Kasuya J, Hashimoto Y, Terasaki T, Shimamura M, Uchino M
Department of Strokology, Kumamoto City Hospital.
Rinsho Shinkeigaku. 2000 Jul;40(7):707-11.
We presented a patient of cerebral embolism caused by Libman-Sacks endocarditis with systemic lupus erythematosus (SLE). This 35-year-old housewife with SLE suffered from abrupt visual disturbance in December 1998. Angiography revealed the occlusion of her right posterior cerebral artery. Transesophageal echocardiography showed the mitral regurgitation and hyperplasia of the anterior mitral valve leaflet without vegetation. In April 1999, she again suffered from sudden onset of transient left hemiparesis and dysphasia.

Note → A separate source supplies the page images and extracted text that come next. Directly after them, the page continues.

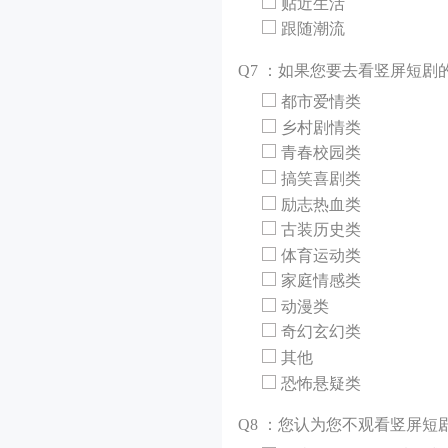
贴近生活
跟随潮流
Q
7 ：如果您要去看竖屏短
都市爱情类
乡村剧情类
青春校园类
搞笑喜剧类
励志热血类
古装历史类
体育运动类
家庭情感类
动漫类
奇幻玄幻类
其他
恐怖悬疑类
Q
8 ：您认为您不观看竖屏短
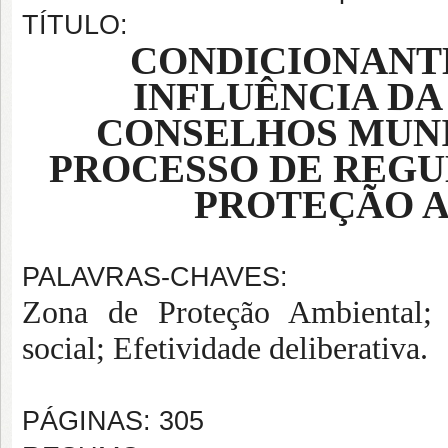
TÍTULO:
CONDICIONANTE
INFLUÊNCIA DA
CONSELHOS MUNI
PROCESSO DE REG
PROTEÇÃO AM
PALAVRAS-CHAVES:
Zona de Proteção Ambiental; E
social; Efetividade deliberativa.
PÁGINAS: 305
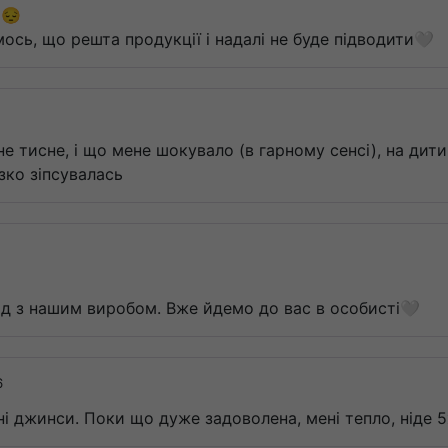
я😔
ось, що решта продукції і надалі не буде підводити🤍
е не тисне, і що мене шокувало (в гарному сенсі), на ди
ізко зіпсувалась
ід з нашим виробом. Вже йдемо до вас в особисті🤍
6
і джинси. Поки що дуже задоволена, мені тепло, ніде 5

Angiographic findings were unchanged. Transesophageal echocardiographic examination detected vegetation on the anterior mitral valve leaflet and aggravation of the mitral regurgitation. Laboratory examination revealed inactivity of SLE. No bacteria was recovered from repeated blood cultures. We diagnosed that Libman-Sacks vegetation caused cerebral embolism.
我们报告了一例由利布曼-萨克斯心内膜炎导致脑栓塞的系统性红斑狼疮(SLE)患者。这位35岁患有SLE的家庭主妇于1998年12月突然出现视力障碍。血管造影显示其右侧大脑后动脉闭塞。经食管超声心动图显示二尖瓣反流以及二尖瓣前叶增生但无赘生物。1999年4月,她再次突然出现短暂性左半身轻瘫和言语困难。血管造影结果未变。经食管超声心动图检查发现二尖瓣前叶有赘生物且二尖瓣反流加重。实验室检查显示SLE处于非活动期。多次血培养均未检出细菌。我们诊断为利布曼-萨克斯赘生物导致脑栓塞。